▶ _Exercise material_:
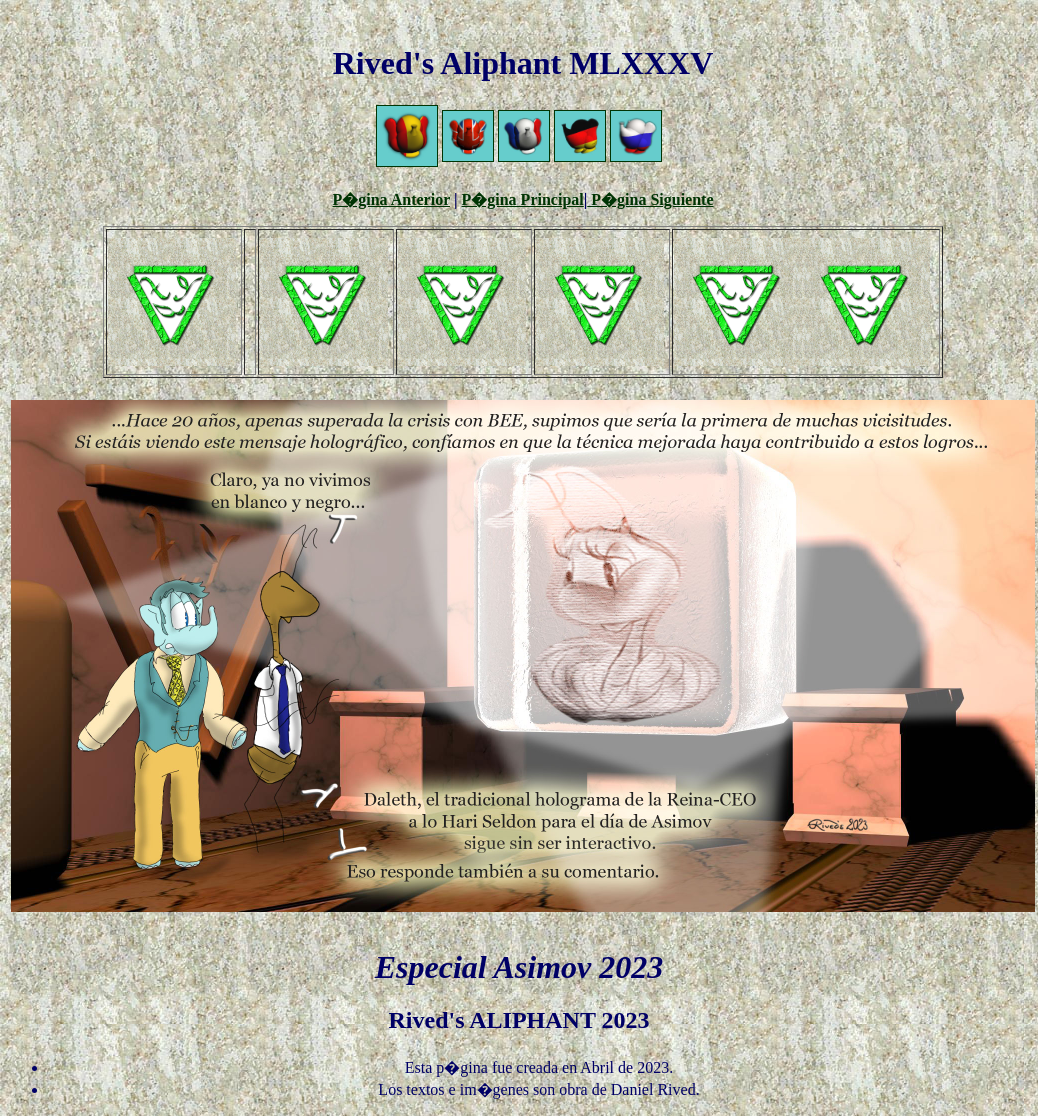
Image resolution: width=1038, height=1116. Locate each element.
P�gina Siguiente (650, 199)
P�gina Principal (523, 199)
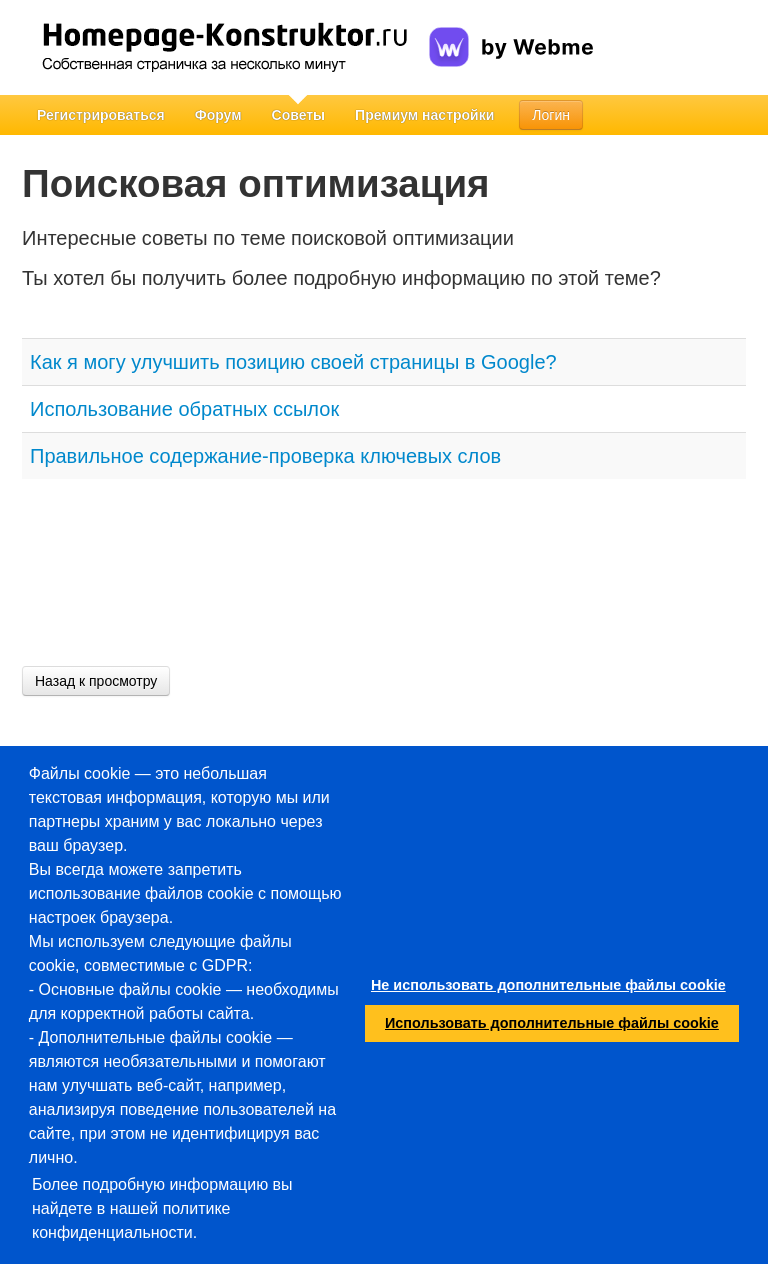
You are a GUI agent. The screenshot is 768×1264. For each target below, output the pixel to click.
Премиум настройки (424, 115)
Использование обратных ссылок (184, 409)
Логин (551, 115)
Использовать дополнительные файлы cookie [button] (552, 1023)
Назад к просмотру (96, 681)
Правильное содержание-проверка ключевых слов (265, 456)
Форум (218, 115)
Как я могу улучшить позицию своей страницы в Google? (293, 362)
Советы (299, 115)
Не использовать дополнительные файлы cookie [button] (548, 985)
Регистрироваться (101, 115)
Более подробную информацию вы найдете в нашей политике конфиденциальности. (162, 1208)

▶ _Problem requirements_: Please work out how many lines in the data include "файлы"; write that number only.

▶ _Result_: 2